In practice this will generally mean that companies established in Germany which were required to appoint a DPO under the current regime will continue to require one under the new regime.
- Credit information and scoring (Section 30 and 31 GDPAA):
Germany was keen on keeping the current data protection rules on scoring, credit checks and consumer credits as these provisions form a basis of the German credit system. The respective provisions of the FDPA have therefore simply been transposed into the GDPAA (Section 30 and 31 GDPAA, currently Section 29 para. 6 et seq. and Section 28 a, b FDPA).
- Sanctions (Section 41 et seqq. GDPAA):
According to Article 84(1) GDPR, Member States must lay down the rules on other penalties applicable to infringements of the GDPR, in particular to infringements which are not subject to administrative fines.
In addition to the fines provided for in the GDPR, the GDPAA stipulates that an administrative offence is committed by anyone who, whether intentionally or through negligence, fails to handle an information request appropriately, or fails to inform a consumer or to inform them fully and correctly, and to do so within the prescribed time limits, is subject to a fine of up to EUR 50,000.
More serious cases, for example where not publically accessible personal data of a large number of individuals is intentionally transferred or made available for commercial purposes, are subject to criminal liability which includes imprisonment for up to three years, or to a fine.
- Right of DPAs to file an action (Section 42b FDPA, Article 7 GDPAA):
Following the 'Schrems decision' of the CJEU, the GDPAA establishes a right of data protection authorities to challenge the validity of decisions of the European Commission in court.
The court of first instance is the Federal Administrative Court. The court can hear the European Commission as part of the proceedings, but cannot invalidate a Commission decision. In this case, it would need to refer the case to the CJEU.
While the GDPAA will become effective on 25 May 2018, this provision will take immediate effect from the day of the publication of the GDPAA.
The German legislator has reached its target to enact the GDPAA before the election of the German Parliament in September 2017. In order to meet this ambitious deadline, the initial idea was to keep as many of the current law provisions as possible and to only introduce changes where required. For example, the long-planned revision of the employee data protection rules was put aside. We assume that further adjustments will follow over the next couple of years (and perhaps then the German legislator may also lower the ceiling of 16 years for the requirement of parental consent under Article 8 of the GDPR, where the provision requires parental consent to be obtained for information society services offered directly to a child).
However, whether the opening clauses have been implemented appropriately and are compliant with the GDPR, considering the early criticism of the European Commission, will need to be further assessed and may keep courts busy in future.

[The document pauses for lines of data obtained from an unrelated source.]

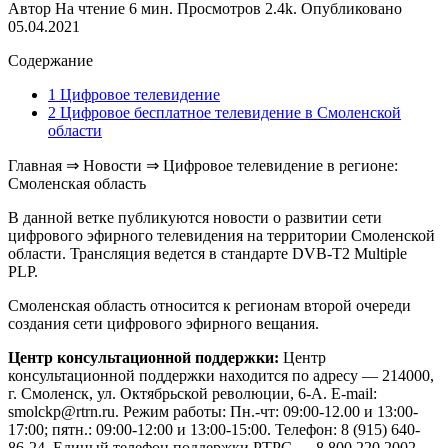
Автор
На чтение
6 мин.
Просмотров
2.4k.
Опубликовано
05.04.2021
Содержание
1 Цифровое телевидение
2 Цифровое бесплатное телевидение в Смоленской
области
Главная
⇒
Новости
⇒
Цифровое телевидение в регионе:
Смоленская область
В данной ветке публикуются новости о развитии сети
цифрового эфирного телевидения на территории Смоленской
области. Трансляция ведется в стандарте DVB-T2 Multiple
PLP.
Смоленская область относится к регионам второй очереди
создания сети цифрового эфирного вещания.
Центр консультационной поддержки:
Центр
консультационной поддержки находится по адресу — 214000,
г. Смоленск, ул. Октябрьской революции, 6-А. E-mail:
smolckp@rtrn.ru. Режим работы: Пн.-чт: 09:00-12.00 и 13:00-
17:00; пятн.: 09:00-12:00 и 13:00-15:00. Телефон: 8 (915) 640-
86-24. Единый телефон поддержки РТРС — 8 800 220 2002.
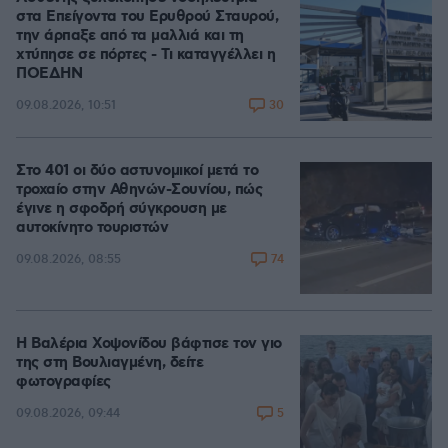
στα Επείγοντα του Ερυθρού Σταυρού,
την άρπαξε από τα μαλλιά και τη
χτύπησε σε πόρτες - Τι καταγγέλλει η
ΠΟΕΔΗΝ
30
09.08.2026, 10:51
Στο 401 οι δύο αστυνομικοί μετά το
τροχαίο στην Αθηνών-Σουνίου, πώς
έγινε η σφοδρή σύγκρουση με
αυτοκίνητο τουριστών
74
09.08.2026, 08:55
Η Βαλέρια Χοψονίδου βάφτισε τον γιο
της στη Βουλιαγμένη, δείτε
φωτογραφίες
5
09.08.2026, 09:44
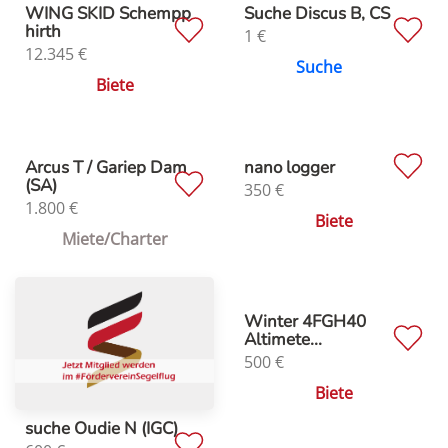
WING SKID Schempp
Suche Discus B, CS
hirth
1
€
12.345
€
Suche
Biete
Arcus T / Gariep Dam
nano logger
(SA)
350
€
1.800
€
Biete
Miete/Charter
Winter 4FGH40
Altimete...
500
€
Biete
suche Oudie N (IGC)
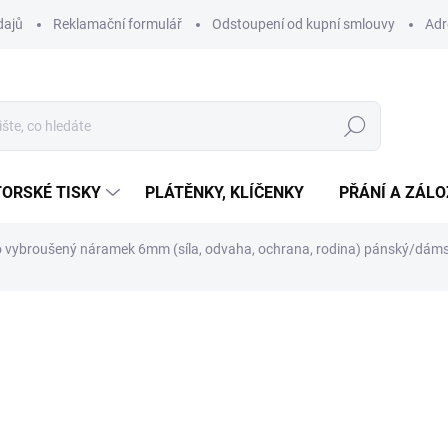
dajů
Reklamační formulář
Odstoupení od kupní smlouvy
Adr
Hledat
ORSKÉ TISKY
PLÁTĚNKY, KLÍČENKY
PŘÁNÍ A ZÁL
o vybroušený náramek 6mm (síla, odvaha, ochrana, rodina) pánský/dám
ní
395 Kč
Měrná
SKLADEM
(>10 KS)
cena:
−
+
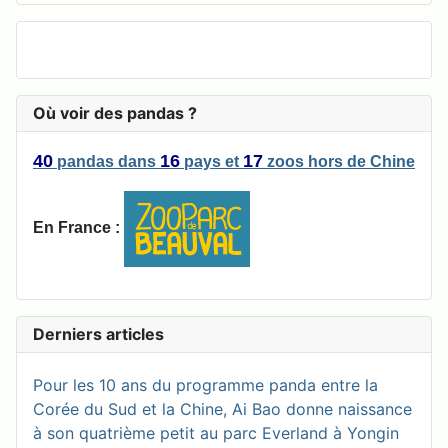
Où voir des pandas ?
40
16
17
pandas
dans
pays
et
zoos
hors de Chine
En France :
Derniers articles
Pour les 10 ans du programme panda entre la
Corée du Sud et la Chine, Ai Bao donne naissance
à son quatrième petit au parc Everland à Yongin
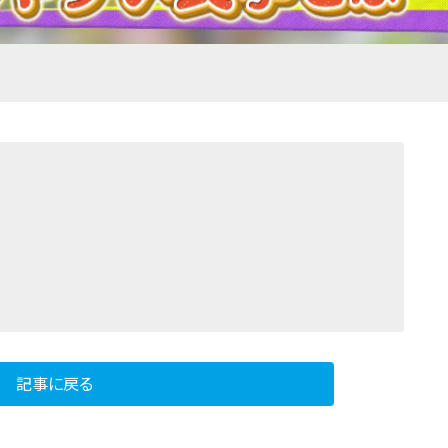
記事に戻る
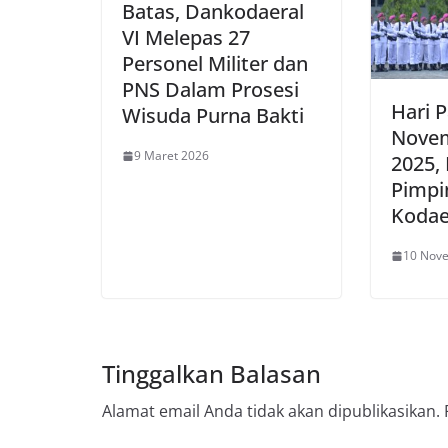
Batas, Dankodaeral
VI Melepas 27
Personel Militer dan
PNS Dalam Prosesi
Hari 
Wisuda Purna Bakti
Nove
9 Maret 2026
2025,
Pimpi
Kodae
10 Nov
Tinggalkan Balasan
Alamat email Anda tidak akan dipublikasikan.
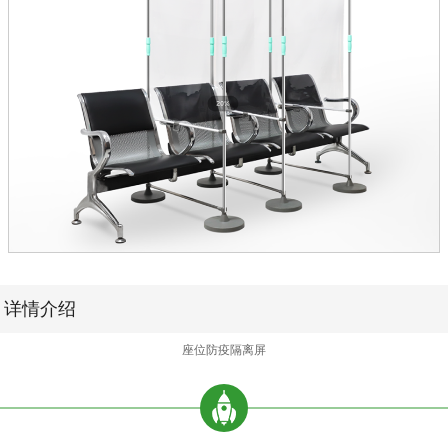
详情介绍
座位防疫隔离屏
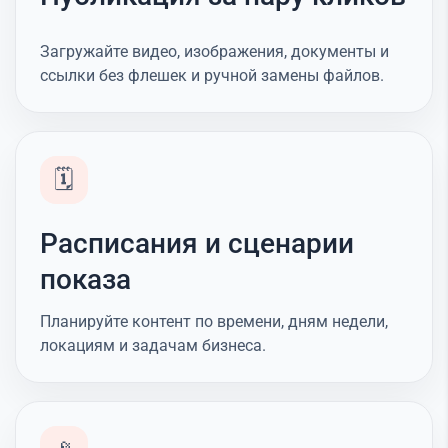
Загружайте видео, изображения, документы и
ссылки без флешек и ручной замены файлов.
🗓️
Расписания и сценарии
показа
Планируйте контент по времени, дням недели,
локациям и задачам бизнеса.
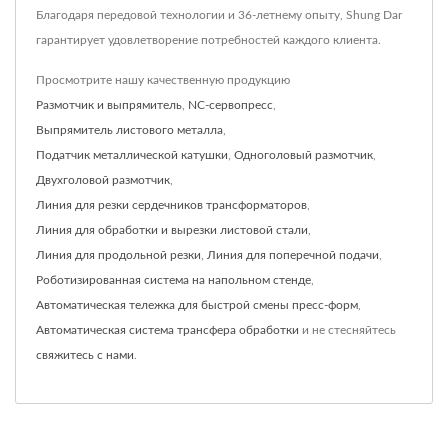
Благодаря передовой технологии и 36-летнему опыту, Shung Dar
гарантирует удовлетворение потребностей каждого клиента.
Просмотрите нашу качественную продукцию
Размотчик и выпрямитель
,
NC-сервопресс
,
Выпрямитель листового металла
,
Податчик металлической катушки
,
Одноголовый размотчик
,
Двухголовой размотчик
,
Линия для резки сердечников трансформаторов
,
Линия для обработки и вырезки листовой стали
,
Линия для продольной резки
,
Линия для поперечной подачи
,
Роботизированная система на напольном стенде
,
Автоматическая тележка для быстрой смены пресс-форм
,
Автоматическая система трансфера обработки
и не стесняйтесь
свяжитесь с нами
.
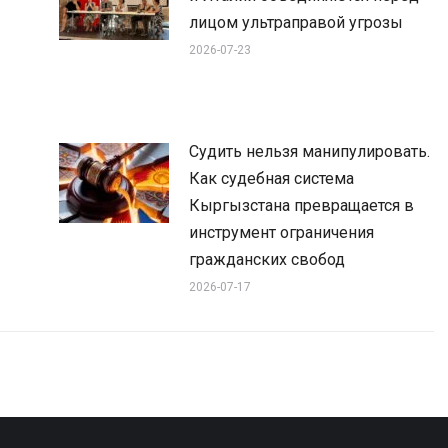
лицом ультраправой угрозы
2026-07-23
Судить нельзя манипулировать.
Как судебная система
Кыргызстана превращается в
инструмент ограничения
гражданских свобод
2026-07-17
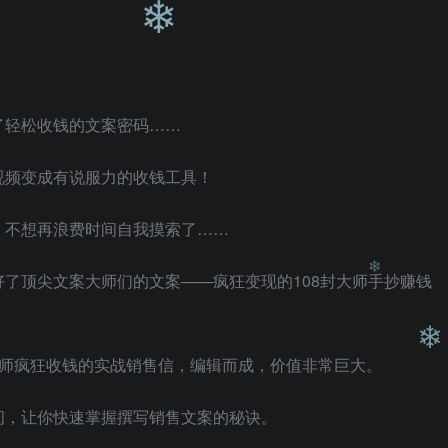
❄
❄
❄
❄
❄
了轻松收钱的文案密码……
视频变成有说服力的收钱工具！
，不想再浪费时间自我摸索了……
了顶尖文案大师们的文案——疯狂变现的108封大师手抄赚钱
大师疯狂收钱的实战销售信，编辑而成，价值非常巨大。
❄
间，让你快速掌握撰写销售文案的秘诀。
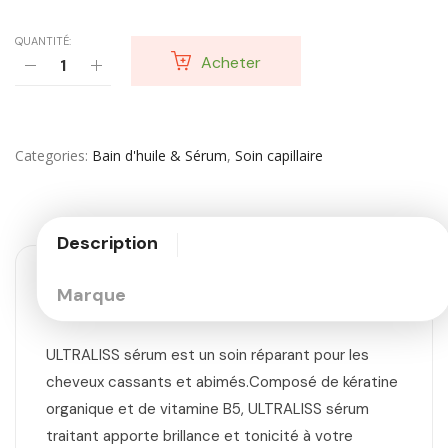
QUANTITÉ:
Acheter
Categories
Bain d'huile & Sérum
,
Soin capillaire
Description
Marque
ULTRALISS sérum est un soin réparant pour les
cheveux cassants et abimés.Composé de kératine
organique et de vitamine B5, ULTRALISS sérum
traitant apporte brillance et tonicité à votre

In addition, it should be noted that the GDPAA is only the beginning of the legislative process as the data protection laws of the German Federal States ('Bundesländer') and sector-specific data protection laws must also be adapted. It remains to be seen if this complex and extensive task will be completed by May 2018, especially given that very little will happen during the election period. If the German legislator fails to meet the deadline, the current law will be interpreted in light of the GDPR with the effect of higher legal uncertainty – though some officers at German DPAs have already indicated in unofficial statements that in this event they would likely consider such uncertainty and the absence of respective guidance as a factor when it comes to enforcement actions.